DATA IN THIS EXERCISE ::
___
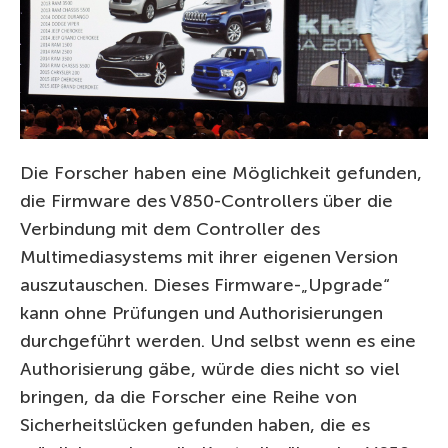
Die Forscher haben eine Möglichkeit gefunden,
die Firmware des V850-Controllers über die
Verbindung mit dem Controller des
Multimediasystems mit ihrer eigenen Version
auszutauschen. Dieses Firmware-„Upgrade“
kann ohne Prüfungen und Authorisierungen
durchgeführt werden. Und selbst wenn es eine
Authorisierung gäbe, würde dies nicht so viel
bringen, da die Forscher eine Reihe von
Sicherheitslücken gefunden haben, die es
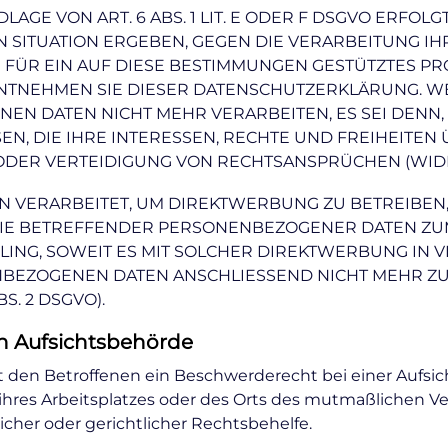
E VON ART. 6 ABS. 1 LIT. E ODER F DSGVO ERFOLGT
N SITUATION ERGEBEN, GEGEN DIE VERARBEITUNG 
 FÜR EIN AUF DIESE BESTIMMUNGEN GESTÜTZTES PRO
ENTNEHMEN SIE DIESER DATENSCHUTZERKLÄRUNG. W
EN DATEN NICHT MEHR VERARBEITEN, ES SEI DEN
N, DIE IHRE INTERESSEN, RECHTE UND FREIHEITE
ER VERTEIDIGUNG VON RECHTSANSPRÜCHEN (WIDERS
ERARBEITET, UM DIREKTWERBUNG ZU BETREIBEN, S
SIE BETREFFENDER PERSONENBEZOGENER DATEN Z
FILING, SOWEIT ES MIT SOLCHER DIREKTWERBUNG IN 
BEZOGENEN DATEN ANSCHLIESSEND NICHT MEHR Z
. 2 DSGVO).
n Aufsichtsbehörde
 den Betroffenen ein Beschwerderecht bei einer Aufsi
 ihres Arbeitsplatzes oder des Orts des mutmaßlichen 
cher oder gerichtlicher Rechtsbehelfe.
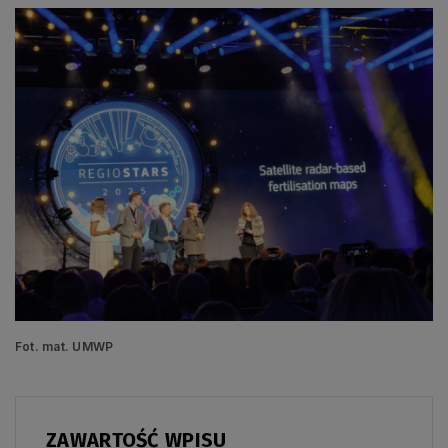
Fot. mat. UMWP
ZAWARTOŚĆ WPISU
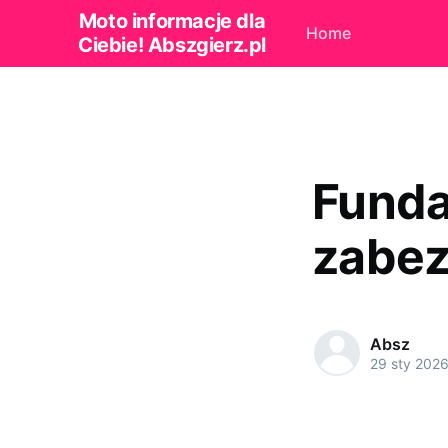
Moto informacje dla
Home
Ciebie! Abszgierz.pl
Funda
zabez
Absz
29 sty 202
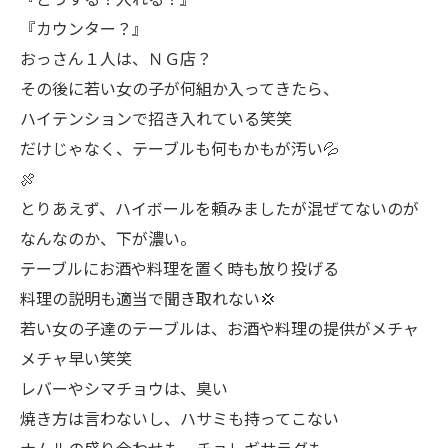
『カウンター？』
おっさん１人は、ＮＧ店？
その後に若い女の子が何組か入ってきたら、
ハイテンションで招き入れている笑笑
だけじゃなく、テーブルも何もかもが汚い💦
🍖
とりあえず、ハイボールを頼みましたが混ぜてないのが
なんなのか、下が濃い。
テーブルにお酒や料理を置く時も放り投げる
料理の説明も適当で聞き取れない💢
若い女の子達のテーブルは、お酒や料理の提供がメチャ
メチャ早い笑笑
レバーやシマチョウは、臭い
焼き方は言わないし、ハサミも持ってこない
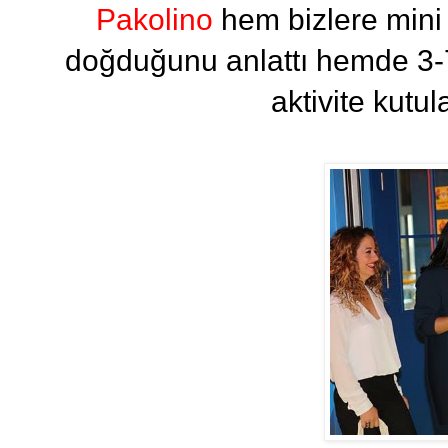
Pakolino
hem bizlere mini 
doğduğunu anlattı hemde 3-7
aktivite kutu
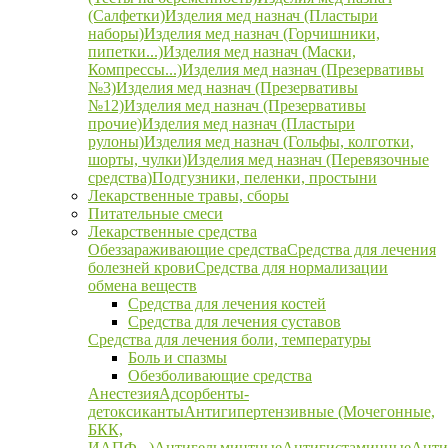
(Салфетки)
Изделия мед назнач (Пластыри
наборы)
Изделия мед назнач (Горчишники,
пипетки...)
Изделия мед назнач (Маски,
Компрессы...)
Изделия мед назнач (Презервативы
№3)
Изделия мед назнач (Презервативы
№12)
Изделия мед назнач (Презервативы
прочие)
Изделия мед назнач (Пластыри
рулоны)
Изделия мед назнач (Гольфы, колготки,
шорты, чулки)
Изделия мед назнач (Перевязочные
средства)
Подгузники, пеленки, простыни
Лекарственные травы, сборы
Питательные смеси
Лекарственные средства
Обеззараживающие средства
Средства для лечения
болезней крови
Средства для нормализации
обмена веществ
Средства для лечения костей
Средства для лечения суставов
Средства для лечения боли, температуры
Боль и спазмы
Обезболивающие средства
Анестезия
Адсорбенты-
детоксиканты
Антигипертензивные (Мочегонные,
БКК,
ИАПФ...)
Антигельминтные
Антигистаминные
Анти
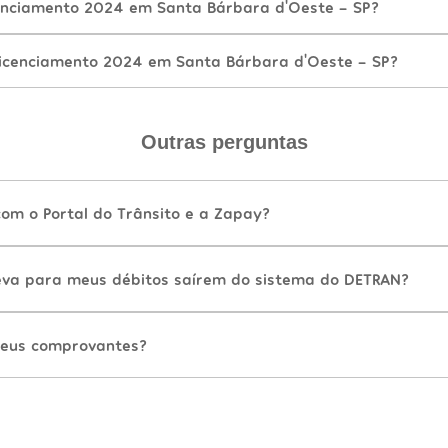
enciamento 2024 em Santa Bárbara d'Oeste - SP?
icenciamento 2024 em Santa Bárbara d'Oeste - SP?
Outras perguntas
com o Portal do Trânsito e a Zapay?
va para meus débitos saírem do sistema do DETRAN?
eus comprovantes?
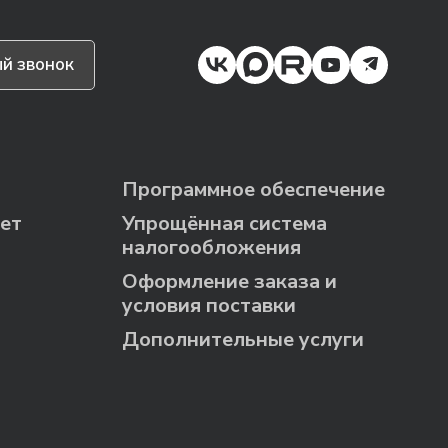
й звонок
Программное обеспечение
ет
Упрощённая система
налогообложения
Оформление заказа и
условия поставки
Дополнительные услуги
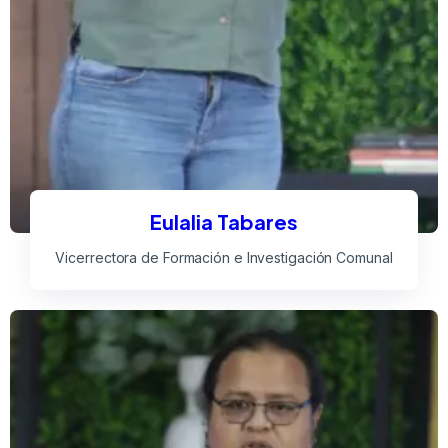
Eulalia Tabares
Vicerrectora de Formación e Investigación Comunal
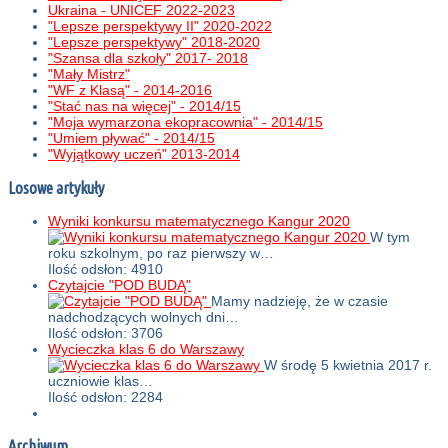
Ukraina - UNICEF 2022-2023
"Lepsze perspektywy II" 2020-2022
"Lepsze perspektywy" 2018-2020
"Szansa dla szkoły" 2017- 2018
"Mały Mistrz"
"WF z Klasą" - 2014-2016
"Stać nas na więcej" - 2014/15
"Moja wymarzona ekopracownia" - 2014/15
"Umiem pływać" - 2014/15
"Wyjątkowy uczeń" 2013-2014
Losowe artykuły
Wyniki konkursu matematycznego Kangur 2020
W tym
roku szkolnym, po raz pierwszy w…
Ilość odsłon: 4910
Czytajcie "POD BUDĄ"
Mamy nadzieję, że w czasie
nadchodzących wolnych dni…
Ilość odsłon: 3706
Wycieczka klas 6 do Warszawy
W środę 5 kwietnia 2017 r.
uczniowie klas…
Ilość odsłon: 2284
Archiwum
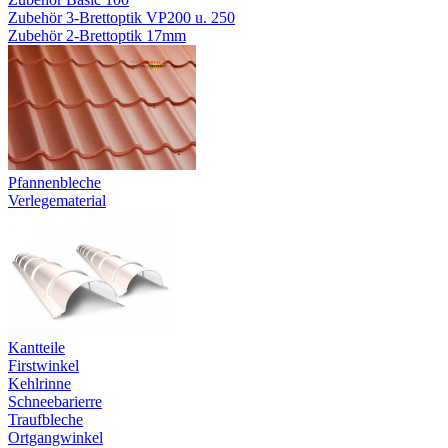
Zubehör 3-Brettoptik VP200 u. 250
Zubehör 2-Brettoptik 17mm
Pfannenbleche
Verlegematerial
Kantteile
Firstwinkel
Kehlrinne
Schneebarierre
Traufbleche
Ortgangwinkel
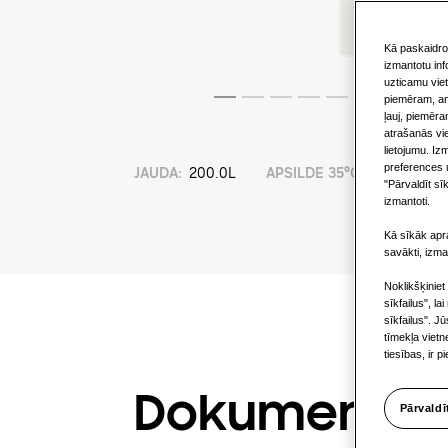
Kā paskaidro
izmantotu inf
uzticamu viet
piemēram, ana
ļauj, piemēra
atrašanās vi
lietojumu. Iz
preferences u
JAUDA
:
200.0L
APSILDE 35°C
:
APS
"Pārvaldīt sīk
izmantoti.
Kā sīkāk apra
savākti, izma
Noklikšķiniet
sīkfailus", la
sīkfailus". J
tīmekļa viet
tiesības, ir 
Dokumentāci
Pārvaldī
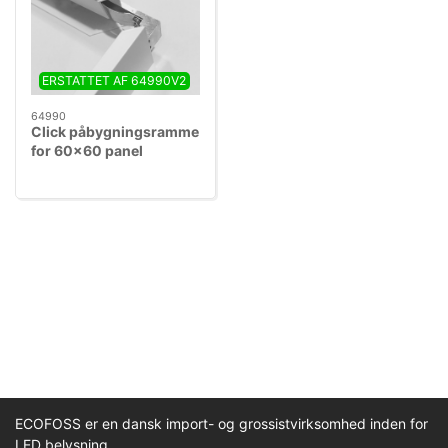
ERSTATTET AF 64990V2
64990
Click påbygningsramme
for 60x60 panel
ECOFOSS er en dansk import- og grossistvirksomhed inden for
LED belysning.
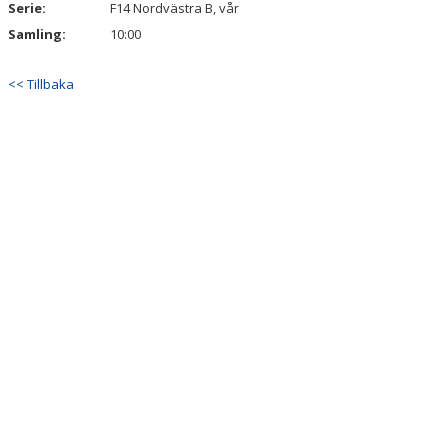
Serie:
F14 Nordvästra B, vår
Samling:
10:00
STYRELSE
SPONSORER
<< Tillbaka
LOPPIS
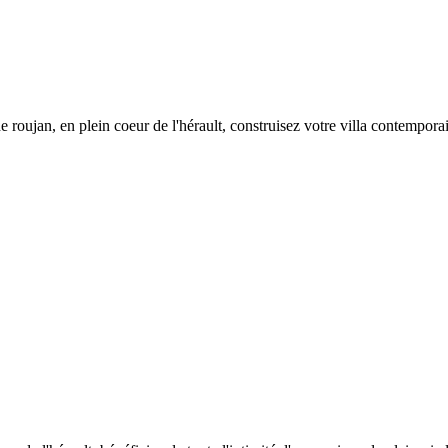
e roujan, en plein coeur de l'hérault, construisez votre villa contempora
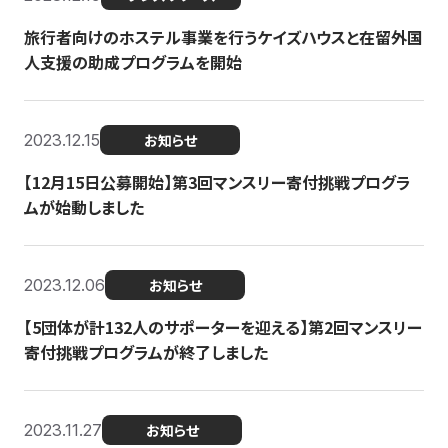
旅行者向けのホステル事業を行うケイズハウスと在留外国
人支援の助成プログラムを開始
2023.12.15
お知らせ
【12月15日公募開始】第3回マンスリー寄付挑戦プログラ
ムが始動しました
2023.12.06
お知らせ
【5団体が計132人のサポーターを迎える】第2回マンスリー
寄付挑戦プログラムが終了しました
2023.11.27
お知らせ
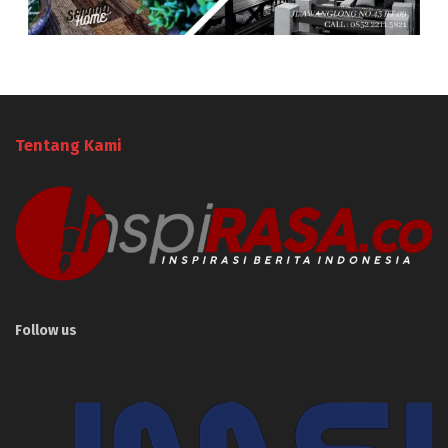
Tentang Kami
Follow us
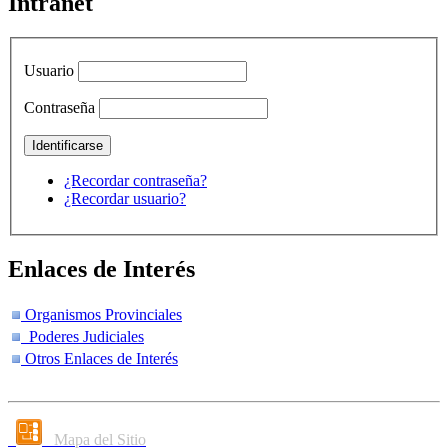
Intranet
Usuario
Contraseña
¿Recordar contraseña?
¿Recordar usuario?
Enlaces de Interés
Organismos Provinciales
Poderes Judiciales
Otros Enlaces de Interés
Mapa del Sitio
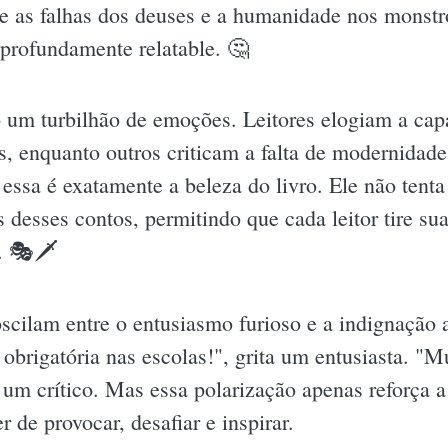
põe as falhas dos deuses e a humanidade nos monstr
profundamente relatable. 🤔
o um turbilhão de emoções. Leitores elogiam a ca
os, enquanto outros criticam a falta de modernid
ssa é exatamente a beleza do livro. Ele não tenta
s desses contos, permitindo que cada leitor tire su
s. 🎭🗡
oscilam entre o entusiasmo furioso e a indignação
a obrigatória nas escolas!", grita um entusiasta. "
 um crítico. Mas essa polarização apenas reforça a
 de provocar, desafiar e inspirar.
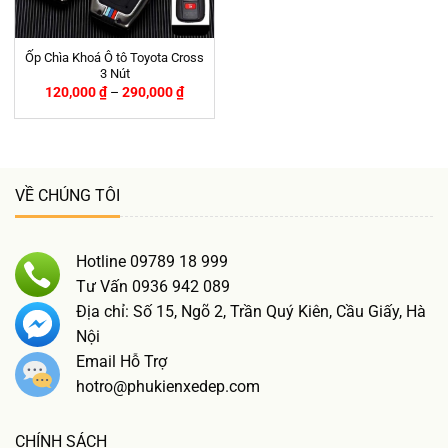
Ốp Chìa Khoá Ô tô Toyota Cross
3 Nút
120,000
₫
–
290,000
₫
VỀ CHÚNG TÔI
Hotline 09789 18 999
Tư Vấn 0936 942 089
Địa chỉ: Số 15, Ngõ 2, Trần Quý Kiên, Cầu Giấy, Hà
Nội
Email Hỗ Trợ
hotro@phukienxedep.com
CHÍNH SÁCH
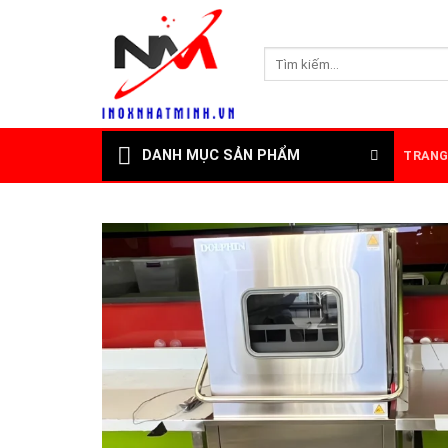
Skip
to
Tìm
content
kiếm:
DANH MỤC SẢN PHẨM
TRANG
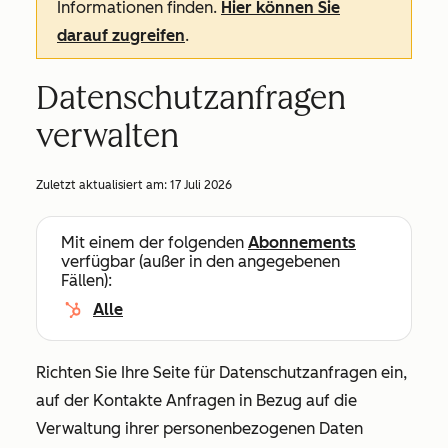
Informationen finden.
Hier können Sie
darauf zugreifen
.
Datenschutzanfragen
verwalten
Zuletzt aktualisiert am:
17 Juli 2026
Mit einem der folgenden
Abonnements
verfügbar (außer in den angegebenen
Fällen):
Alle
Richten Sie Ihre Seite für Datenschutzanfragen ein,
auf der Kontakte Anfragen in Bezug auf die
Verwaltung ihrer personenbezogenen Daten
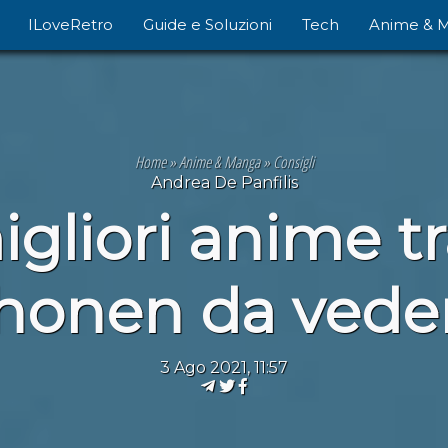
ILoveRetro
Guide e Soluzioni
Tech
Anime & 
Home
»
Anime & Manga
»
Consigli
Andrea De Panfilis
migliori anime t
honen da vede
3 Ago 2021, 11:57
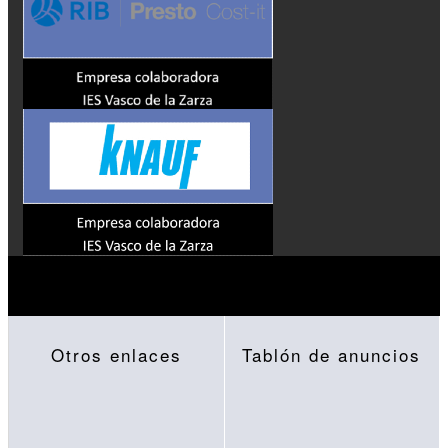
Otros enlaces
Tablón de anuncios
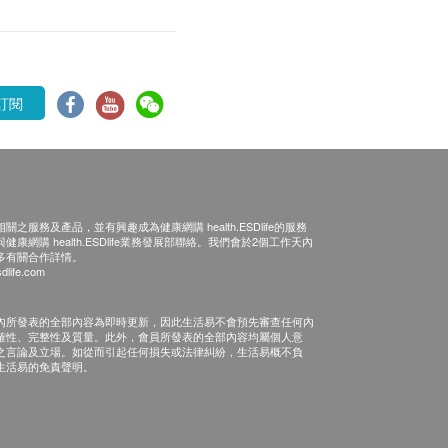
訂閱
之服務及產品，並有興趣成為健康網購 health.ESDlife的服務
康網購 health.ESDlife業務發展部聯絡。我們會於2個工作天內
多有關合作詳情。
dlife.com
內所發表的全部內容為即時更新，因此生活易不會預先審查任何內
確性、完整性及質量。此外，會員所發表的全部內容均屬個人意
之言論及立場。如從而引起任何損失或法律糾紛，生活易概不負
生活易的免責聲明。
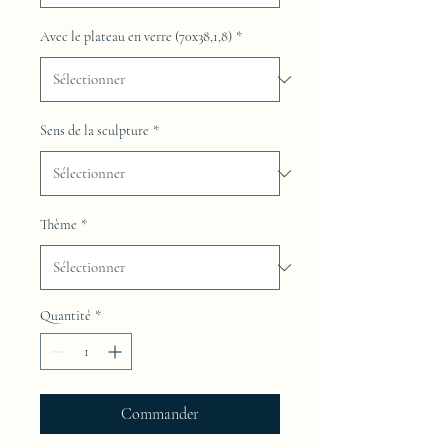
Avec le plateau en verre (70x38,1,8)
*
Sens de la sculpture
*
Thème
*
Quantité
*
Commander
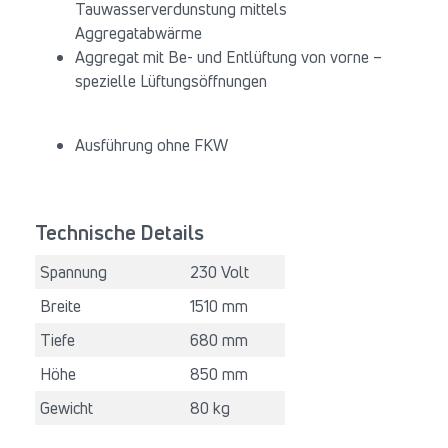
Tauwasserverdunstung mittels
Aggregatabwärme
Aggregat mit Be- und Entlüftung von vorne –
spezielle Lüftungsöffnungen
Ausführung ohne FKW
Technische Details
Spannung
230 Volt
Breite
1510 mm
Tiefe
680 mm
Höhe
850 mm
Gewicht
80 kg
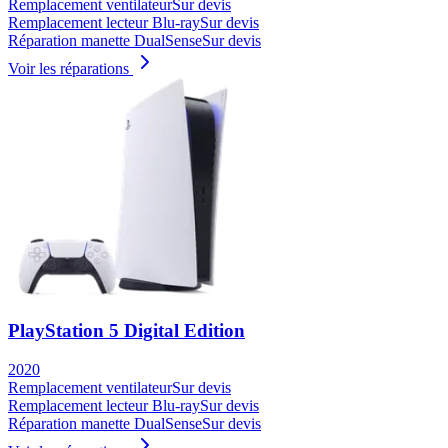
Remplacement ventilateur
Sur devis
Remplacement lecteur Blu-ray
Sur devis
Réparation manette DualSense
Sur devis
Voir les réparations
PlayStation 5 Digital Edition
2020
Remplacement ventilateur
Sur devis
Remplacement lecteur Blu-ray
Sur devis
Réparation manette DualSense
Sur devis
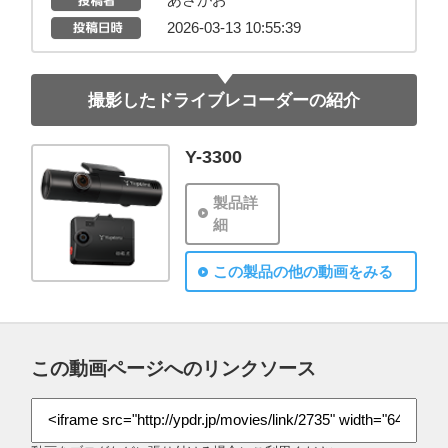
あさがお
2026-03-13 10:55:39
撮影したドライブレコーダーの紹介
Y-3300
製品詳
細
この製品の他の動画をみる
この動画ページへのリンクソース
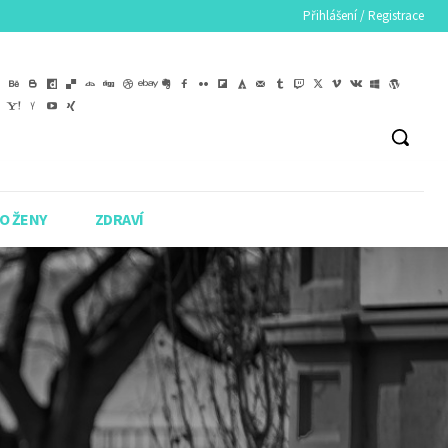
Přihlášení / Registrace
O ŽENY
ZDRAVÍ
___
PROBLEM ::
If a line in the entries above holds the word "Zubehör", count it; then report the total alone.

OUTPUT FOR THIS EXERCISE ::
2